# [Directions]
Find the string "manager" in the listing and report every line that has it.

# [Data for analysis]

..........

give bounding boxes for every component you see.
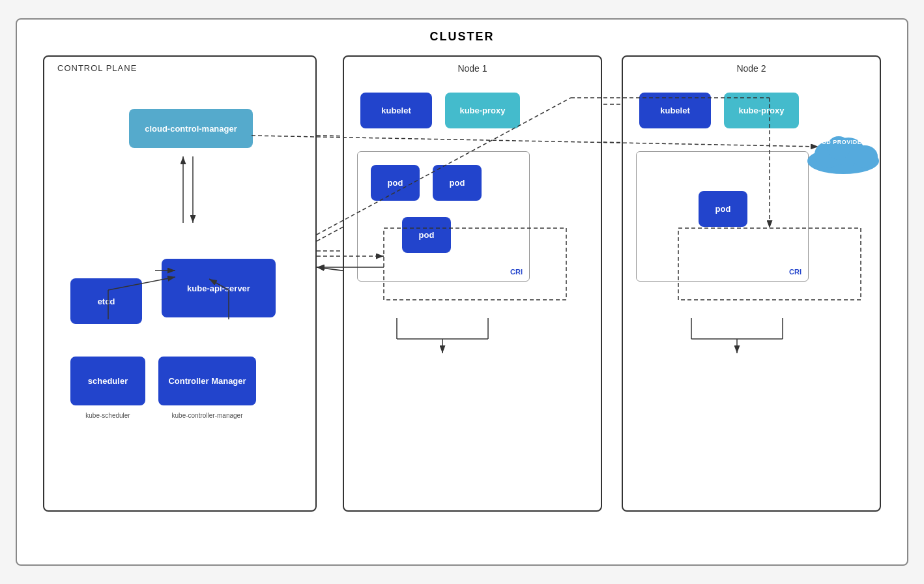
node1-pod1: pod [371, 165, 420, 201]
etcd-box: etcd [70, 278, 142, 324]
node1-label: Node 1 [457, 63, 487, 74]
cloud-label-text: CLOUD PROVIDER API [796, 139, 891, 145]
node1-pod3-label: pod [419, 230, 435, 240]
node1-pod-container: pod pod pod CRI [357, 151, 530, 282]
diagram-container: CLUSTER [16, 18, 908, 566]
cluster-title: CLUSTER [430, 30, 495, 44]
cloud-provider-container: CLOUD PROVIDER API [796, 121, 891, 176]
node1-kube-proxy-label: kube-proxy [459, 106, 505, 115]
node2-pod1-label: pod [715, 204, 731, 214]
node2-kube-proxy-box: kube-proxy [724, 93, 799, 128]
node1-pod2: pod [433, 165, 482, 201]
node1-pod1-label: pod [388, 178, 403, 188]
controller-manager-sub-label: kube-controller-manager [152, 412, 263, 419]
node1-kubelet-label: kubelet [381, 106, 411, 115]
kube-api-server-box: kube-api-server [162, 259, 276, 317]
cloud-control-manager-box: cloud-control-manager [129, 109, 253, 148]
node1-cri-label: CRI [510, 268, 523, 276]
node2-kube-proxy-label: kube-proxy [738, 106, 784, 115]
scheduler-box: scheduler [70, 357, 145, 405]
node2-pod1: pod [699, 191, 747, 227]
node2-kubelet-box: kubelet [639, 93, 711, 128]
scheduler-sub-label: kube-scheduler [61, 412, 155, 419]
node2-label: Node 2 [736, 63, 766, 74]
node1-kube-proxy-box: kube-proxy [445, 93, 520, 128]
control-plane-label: CONTROL PLANE [57, 63, 137, 73]
svg-point-47 [852, 145, 878, 168]
kube-api-server-label: kube-api-server [187, 284, 250, 293]
cloud-control-manager-label: cloud-control-manager [145, 124, 237, 134]
node1-pod3: pod [402, 217, 451, 253]
controller-manager-label: Controller Manager [168, 376, 246, 386]
node2-pod-container: pod CRI [636, 151, 809, 282]
node1-kubelet-box: kubelet [360, 93, 432, 128]
control-plane-box: CONTROL PLANE cloud-control-manager etcd… [43, 55, 317, 512]
controller-manager-box: Controller Manager [158, 357, 256, 405]
scheduler-label: scheduler [88, 376, 128, 386]
node2-kubelet-label: kubelet [660, 106, 690, 115]
cloud-svg [796, 121, 891, 176]
node1-box: Node 1 kubelet kube-proxy pod pod [343, 55, 602, 512]
etcd-label: etcd [98, 297, 115, 306]
node1-pod2-label: pod [450, 178, 465, 188]
node2-cri-label: CRI [789, 268, 801, 276]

..........

# [Solution]
controller-manager-sub-label: kube-controller-manager [152, 412, 263, 419]
cloud-control-manager-box: cloud-control-manager [129, 109, 253, 148]
cloud-control-manager-label: cloud-control-manager [145, 124, 237, 134]
controller-manager-label: Controller Manager [168, 376, 246, 386]
control-plane-box: CONTROL PLANE cloud-control-manager etcd… [43, 55, 317, 512]
controller-manager-box: Controller Manager [158, 357, 256, 405]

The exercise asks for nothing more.